(Excerpts from a dataset)
Content starts
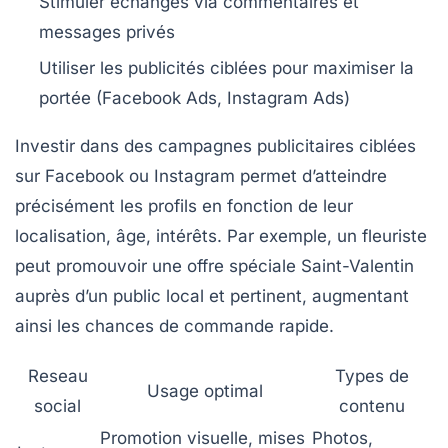
Stimuler échanges via commentaires et
messages privés
Utiliser les publicités ciblées pour maximiser la
portée (Facebook Ads, Instagram Ads)
Investir dans des campagnes publicitaires ciblées
sur Facebook ou Instagram permet d’atteindre
précisément les profils en fonction de leur
localisation, âge, intérêts. Par exemple, un fleuriste
peut promouvoir une offre spéciale Saint-Valentin
auprès d’un public local et pertinent, augmentant
ainsi les chances de commande rapide.
Reseau
Types de
Usage optimal
social
contenu
Promotion visuelle, mises
Photos,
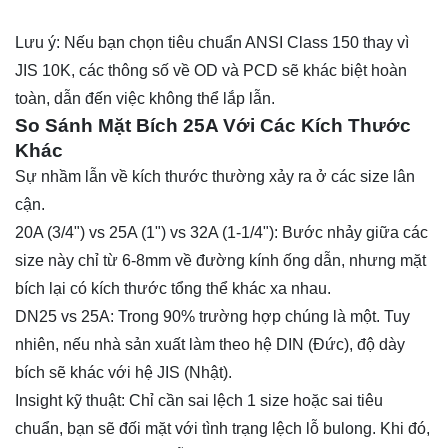
Lưu ý: Nếu bạn chọn tiêu chuẩn ANSI Class 150 thay vì
JIS 10K, các thông số về OD và PCD sẽ khác biệt hoàn
toàn, dẫn đến việc không thể lắp lẫn.
So Sánh Mặt Bích 25A Với Các Kích Thước
Khác
Sự nhầm lẫn về kích thước thường xảy ra ở các size lân
cận.
20A (3/4") vs 25A (1") vs 32A (1-1/4"): Bước nhảy giữa các
size này chỉ từ 6-8mm về đường kính ống dẫn, nhưng mặt
bích lại có kích thước tổng thể khác xa nhau.
DN25 vs 25A: Trong 90% trường hợp chúng là một. Tuy
nhiên, nếu nhà sản xuất làm theo hệ DIN (Đức), độ dày
bích sẽ khác với hệ JIS (Nhật).
Insight kỹ thuật: Chỉ cần sai lệch 1 size hoặc sai tiêu
chuẩn, bạn sẽ đối mặt với tình trạng lệch lỗ bulong. Khi đó,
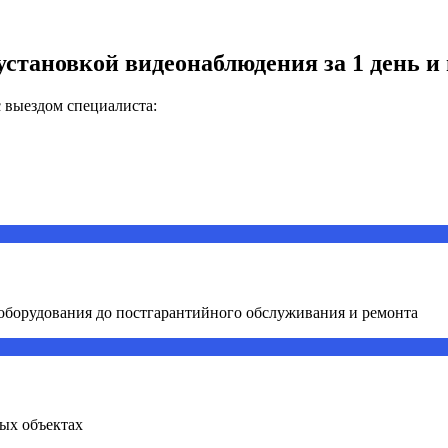
установкой видеонаблюдения за 1 день и 
 выездом специалиста:
 оборудования до постгарантийного обслуживания и ремонта
ых объектах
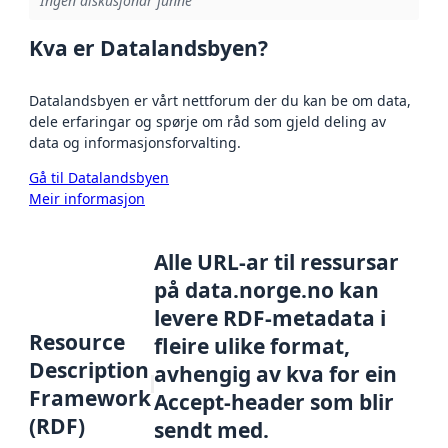
Ingen diskusjonar funne
Kva er Datalandsbyen?
Datalandsbyen er vårt nettforum der du kan be om data,
dele erfaringar og spørje om råd som gjeld deling av
data og informasjonsforvalting.
Gå til Datalandsbyen
Meir informasjon
Alle URL-ar til ressursar
på data.norge.no kan
levere RDF-metadata i
Resource
fleire ulike format,
Description
avhengig av kva for ein
Framework
Accept-header som blir
(RDF)
sendt med.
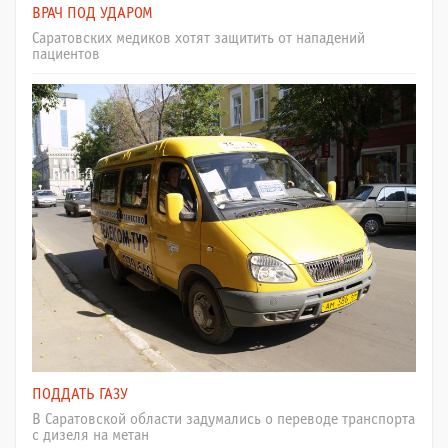
ВРАЧ ПОД УДАРОМ
Саратовских медиков хотят защитить от нападений
пациентов
ПОДДАТЬ ГАЗУ
В Саратовской области задумались о переводе транспорта
с дизеля на метан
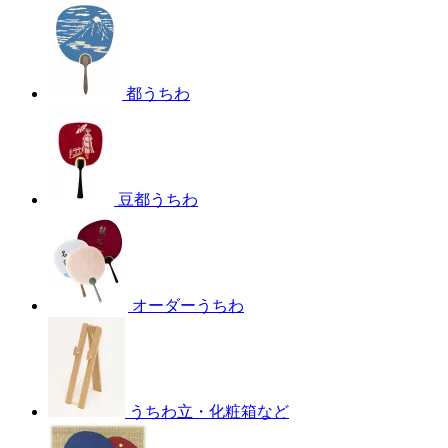
都うちわ
豆都うちわ
オーダーうちわ
うちわ立・化粧箱など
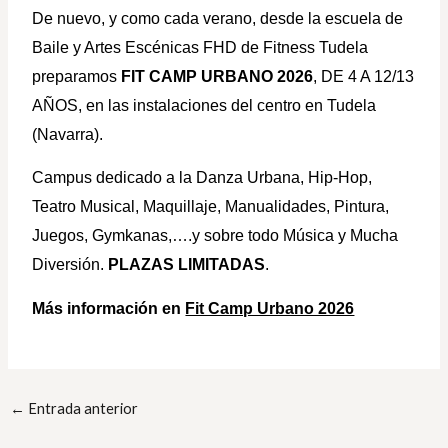
De nuevo, y como cada verano, desde la escuela de
Baile y Artes Escénicas FHD de Fitness Tudela
preparamos
FIT CAMP URBANO 2026
, DE 4 A 12/13
AÑOS, en las instalaciones del centro en Tudela
(Navarra).
Campus dedicado a la Danza Urbana, Hip-Hop,
Teatro Musical, Maquillaje, Manualidades, Pintura,
Juegos, Gymkanas,….y sobre todo Música y Mucha
Diversión.
PLAZAS LIMITADAS
.
Más información en
Fit Camp Urbano 2026
←
Entrada anterior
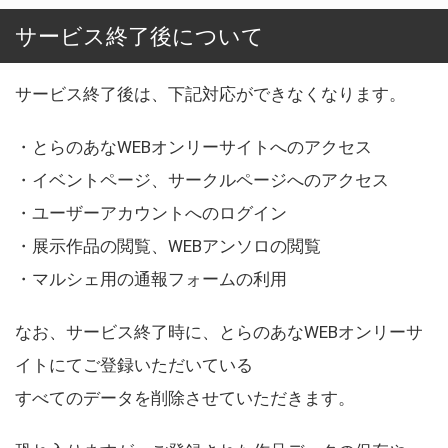
サービス終了後について
サービス終了後は、下記対応ができなくなります。
・とらのあなWEBオンリーサイトへのアクセス
・イベントページ、サークルページへのアクセス
・ユーザーアカウントへのログイン
・展示作品の閲覧、WEBアンソロの閲覧
・マルシェ用の通報フォームの利用
なお、サービス終了時に、とらのあなWEBオンリーサ
イトにてご登録いただいている
すべてのデータを削除させていただきます。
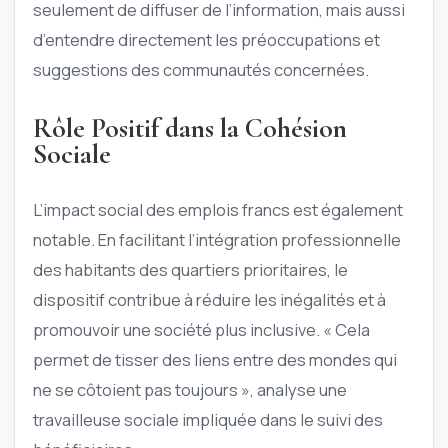
seulement de diffuser de l’information, mais aussi
d’entendre directement les préoccupations et
suggestions des communautés concernées.
Rôle Positif dans la Cohésion
Sociale
L’impact social des emplois francs est également
notable. En facilitant l’intégration professionnelle
des habitants des quartiers prioritaires, le
dispositif contribue à réduire les inégalités et à
promouvoir une société plus inclusive. « Cela
permet de tisser des liens entre des mondes qui
ne se côtoient pas toujours », analyse une
travailleuse sociale impliquée dans le suivi des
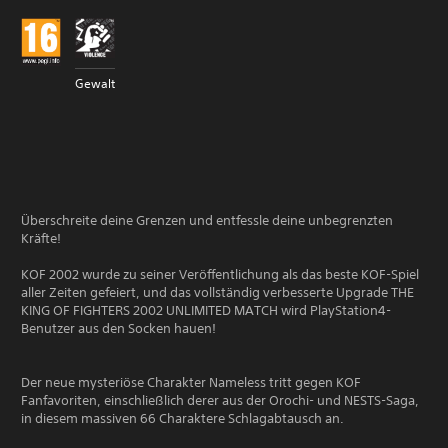
Gewalt
Überschreite deine Grenzen und entfessle deine unbegrenzten
Kräfte!
KOF 2002 wurde zu seiner Veröffentlichung als das beste KOF-Spiel
aller Zeiten gefeiert, und das vollständig verbesserte Upgrade THE
KING OF FIGHTERS 2002 UNLIMITED MATCH wird PlayStation4-
Benutzer aus den Socken hauen!
Der neue mysteriöse Charakter Nameless tritt gegen KOF
Fanfavoriten, einschließlich derer aus der Orochi- und NESTS-Saga,
in diesem massiven 66 Charaktere Schlagabtausch an.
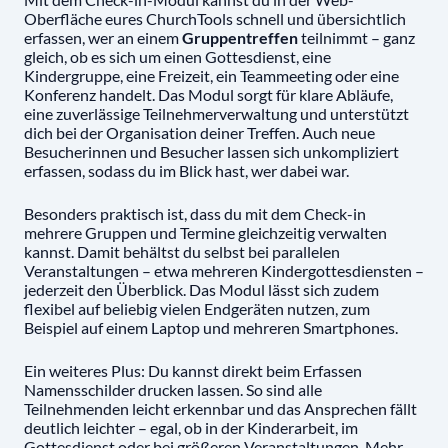
Oberfläche eures ChurchTools schnell und übersichtlich
erfassen, wer an einem
Gruppentreffen
teilnimmt – ganz
gleich, ob es sich um einen Gottesdienst, eine
Kindergruppe, eine Freizeit, ein Teammeeting oder eine
Konferenz handelt. Das Modul sorgt für klare Abläufe,
eine zuverlässige Teilnehmerverwaltung und unterstützt
dich bei der Organisation deiner Treffen. Auch neue
Besucherinnen und Besucher lassen sich unkompliziert
erfassen, sodass du im Blick hast, wer dabei war.
Besonders praktisch ist, dass du mit dem Check-in
mehrere Gruppen und Termine gleichzeitig verwalten
kannst. Damit behältst du selbst bei parallelen
Veranstaltungen – etwa mehreren Kindergottesdiensten –
jederzeit den Überblick. Das Modul lässt sich zudem
flexibel auf beliebig vielen Endgeräten nutzen, zum
Beispiel auf einem Laptop und mehreren Smartphones.
Ein weiteres Plus: Du kannst direkt beim Erfassen
Namensschilder drucken lassen. So sind alle
Teilnehmenden leicht erkennbar und das Ansprechen fällt
deutlich leichter – egal, ob in der Kinderarbeit, im
Gottesdienst oder bei größeren Veranstaltungen. Mehr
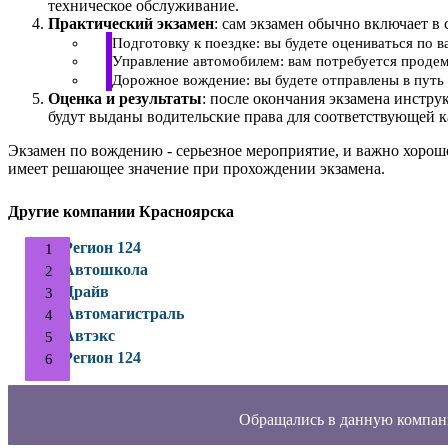
техническое обслуживание.
Практический экзамен
: сам экзамен обычно включает в 
Подготовку к поездке: вы будете оцениваться по 
Управление автомобилем: вам потребуется продем
Дорожное вождение: вы будете отправлены в путь 
Оценка и результаты
: после окончания экзамена инстру
будут выданы водительские права для соответствующей к
Экзамен по вождению - серьезное мероприятие, и важно хорош
имеет решающее значение при прохождении экзамена.
Другие компании Красноярска
Регион 124
Автошкола
Драйв
Автомагистраль
Автэкс
Регион 124
Обращались в данную компан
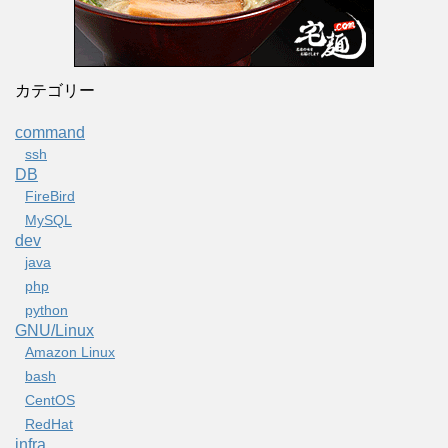
カテゴリー
command
ssh
DB
FireBird
MySQL
dev
java
php
python
GNU/Linux
Amazon Linux
bash
CentOS
RedHat
infra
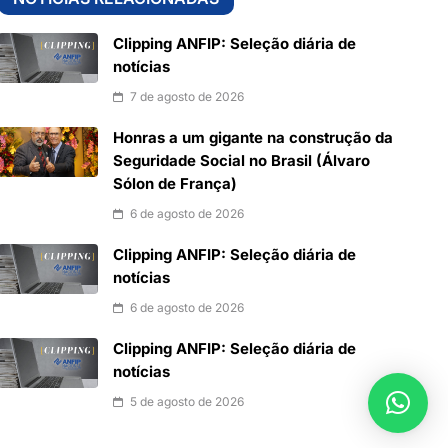
Clipping ANFIP: Seleção diária de
notícias
7 de agosto de 2026
Honras a um gigante na construção da
Seguridade Social no Brasil (Álvaro
Sólon de França)
6 de agosto de 2026
Clipping ANFIP: Seleção diária de
notícias
6 de agosto de 2026
Clipping ANFIP: Seleção diária de
notícias
5 de agosto de 2026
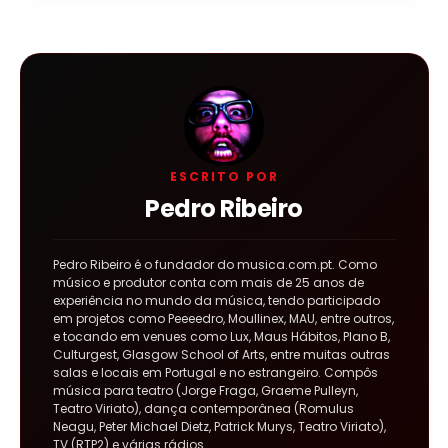
ESCRITO POR
Pedro Ribeiro
Pedro Ribeiro é o fundador do musica.com.pt. Como
músico e produtor conta com mais de 25 anos de
experiência no mundo da música, tendo participado
em projetos como Peeeedro, Moullinex, MAU, entre outros,
e tocando em venues como Lux, Maus Hábitos, Plano B,
Culturgest, Glasgow School of Arts, entre muitas outras
salas e locais em Portugal e no estrangeiro. Compôs
música para teatro (Jorge Fraga, Graeme Pulleyn,
Teatro Viriato), dança contemporânea (Romulus
Neagu, Peter Michael Dietz, Patrick Murys, Teatro Viriato),
TV (RTP2) e várias rádios.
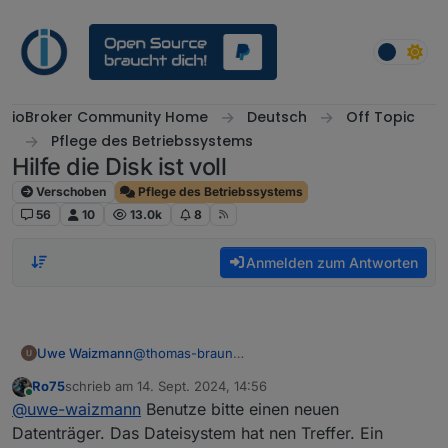
Weiter zum Inhalt
ioBroker Community Home
Deutsch
Off Topic
Pflege des Betriebssystems
Hilfe die Disk ist voll
Verschoben
Pflege des Betriebssystems
56
10
13.0k
8
Anmelden zum Antworten
Uwe Waizmann
@
thomas-braun
Also Backup vom IOB machen,
Ro75
schrieb am
14. Sept. 2024, 14:56
System neu aufsetzen mit bookwoorm
zuletzt editiert von
Online
@
uwe-waizmann
Benutze bitte einen neuen
dann restore vom iob?
Datenträger. Das Dateisystem hat nen Treffer. Ein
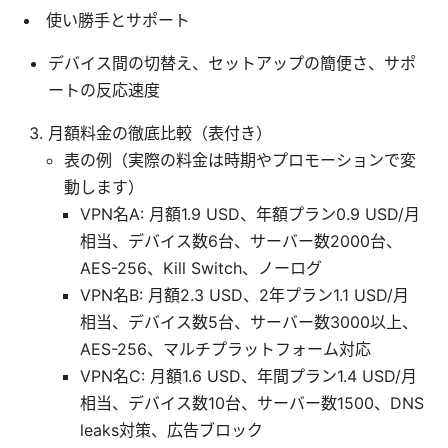
使い勝手とサポート
デバイス間の切替え、セットアップの簡便さ、サポ
ートの反応速度
月額料金の徹底比較（表付き）
表の例（実際の料金は時期やプロモーションで変
動します）
VPN名A: 月額1.9 USD、年額プラン0.9 USD/月
相当、デバイス数6台、サーバー数2000台、
AES-256、Kill Switch、ノーログ
VPN名B: 月額2.3 USD、2年プラン1.1 USD/月
相当、デバイス数5台、サーバー数3000以上、
AES-256、マルチプラットフォーム対応
VPN名C: 月額1.6 USD、年間プラン1.4 USD/月
相当、デバイス数10台、サーバー数1500、DNS
leaks対策、広告ブロック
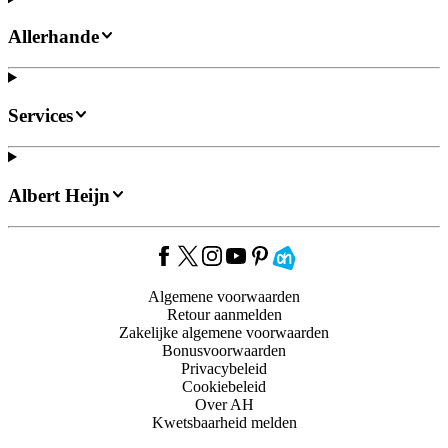
Allerhande
Services
Albert Heijn
Algemene voorwaarden
Retour aanmelden
Zakelijke algemene voorwaarden
Bonusvoorwaarden
Privacybeleid
Cookiebeleid
Over AH
Kwetsbaarheid melden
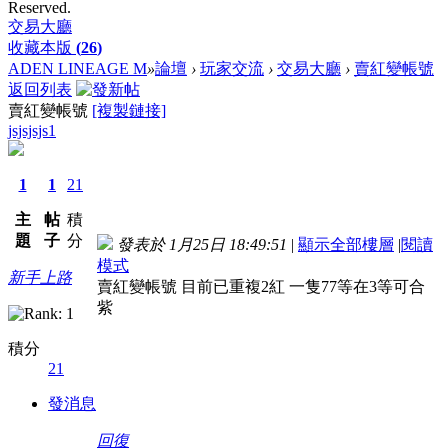
Reserved.
交易大廳
收藏本版
(
26
)
ADEN LINEAGE M
»
論壇
›
玩家交流
›
交易大廳
›
賣紅變帳號
返回列表
賣紅變帳號
[複製鏈接]
jsjsjsjs1
1
1
21
主
帖
積
題
子
分
發表於 1月25日 18:49:51
|
顯示全部樓層
|
閱讀
模式
新手上路
賣紅變帳號 目前已重複2紅 一隻77等在3等可合
紫
積分
21
發消息
回復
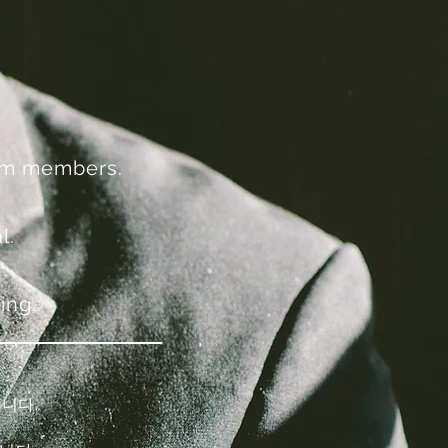
team members.
l.
ing.
니다.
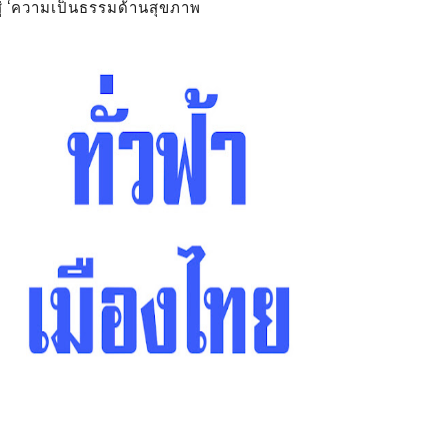
สู่ ‘ความเป็นธรรมด้านสุขภาพ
Content ends
> What is being asked:
When you reach the line with "Sự nhầm lẫn" in the records above, start writing out each line exactly, and stop after the line with "оборудования до постгарантийного". Pictures stay out.

> Exercise response:
Sự nhầm lẫn về kích thước thường xảy ra ở các size lân
cận.
20A (3/4") vs 25A (1") vs 32A (1-1/4"): Bước nhảy giữa các
size này chỉ từ 6-8mm về đường kính ống dẫn, nhưng mặt
bích lại có kích thước tổng thể khác xa nhau.
DN25 vs 25A: Trong 90% trường hợp chúng là một. Tuy
nhiên, nếu nhà sản xuất làm theo hệ DIN (Đức), độ dày
bích sẽ khác với hệ JIS (Nhật).
Insight kỹ thuật: Chỉ cần sai lệch 1 size hoặc sai tiêu
chuẩn, bạn sẽ đối mặt với tình trạng lệch lỗ bulong. Khi đó,
установкой видеонаблюдения за 1 день и 
 выездом специалиста:
 оборудования до постгарантийного обслуживания и ремонта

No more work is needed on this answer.